BRIEF
All lines below between the line with "ushi Bar O'Fallon IL, O Fallon, IL" and the line with "skill but about", including both, must be copied exactly, and the pictures must be omitted.

Stored entries
------------------------------------
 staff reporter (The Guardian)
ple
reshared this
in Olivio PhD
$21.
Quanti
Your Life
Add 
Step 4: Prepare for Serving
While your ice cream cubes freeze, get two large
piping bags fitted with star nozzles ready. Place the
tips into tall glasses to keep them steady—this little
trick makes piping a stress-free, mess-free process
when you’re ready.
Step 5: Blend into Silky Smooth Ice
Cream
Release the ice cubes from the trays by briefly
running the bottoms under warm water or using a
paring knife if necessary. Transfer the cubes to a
------------------------------------
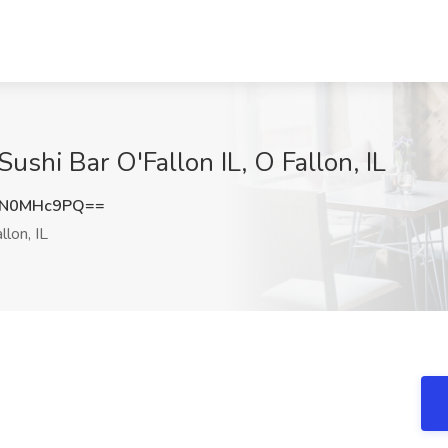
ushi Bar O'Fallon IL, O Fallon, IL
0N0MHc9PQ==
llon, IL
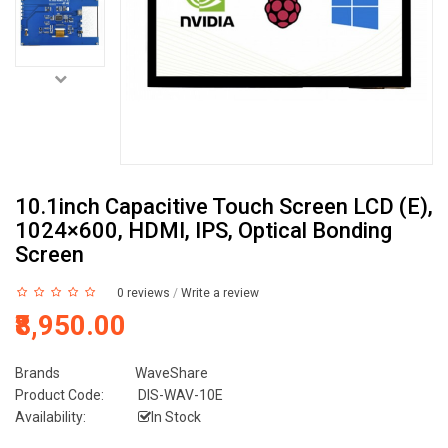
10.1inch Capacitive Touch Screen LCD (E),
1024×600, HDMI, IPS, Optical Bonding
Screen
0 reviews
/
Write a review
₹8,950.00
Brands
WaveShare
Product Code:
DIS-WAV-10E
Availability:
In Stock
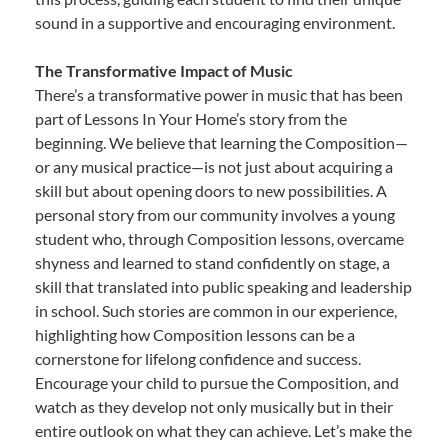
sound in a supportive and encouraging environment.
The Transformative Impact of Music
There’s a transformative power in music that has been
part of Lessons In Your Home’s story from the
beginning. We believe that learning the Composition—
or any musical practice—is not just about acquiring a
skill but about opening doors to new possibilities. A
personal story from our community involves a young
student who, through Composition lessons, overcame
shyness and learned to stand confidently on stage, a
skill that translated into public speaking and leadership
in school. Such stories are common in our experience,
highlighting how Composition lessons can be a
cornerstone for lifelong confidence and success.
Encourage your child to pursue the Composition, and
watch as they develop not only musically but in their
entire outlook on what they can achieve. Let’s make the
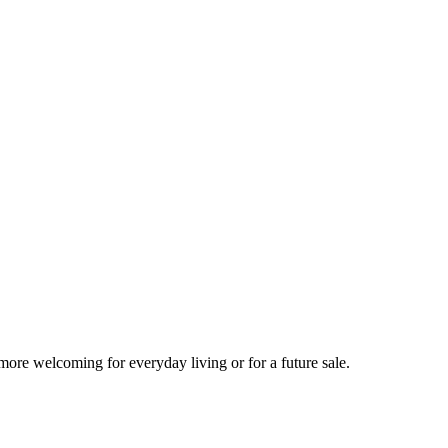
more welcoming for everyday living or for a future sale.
------------------------------------
ANSWER BELOW
ushi Bar O'Fallon IL, O Fallon, IL
0N0MHc9PQ==
llon, IL
10.1inch Capacitive Touch Screen LCD (E),
1024×600, HDMI, IPS, Optical Bonding
Screen
0 reviews
/
Write a review
₹8,950.00
Brands
WaveShare
Product Code:
DIS-WAV-10E
Availability:
In Stock
sound in a supportive and encouraging environment.
The Transformative Impact of Music
There’s a transformative power in music that has been
part of Lessons In Your Home’s story from the
beginning. We believe that learning the Composition—
or any musical practice—is not just about acquiring a
skill but about opening doors to new possibilities. A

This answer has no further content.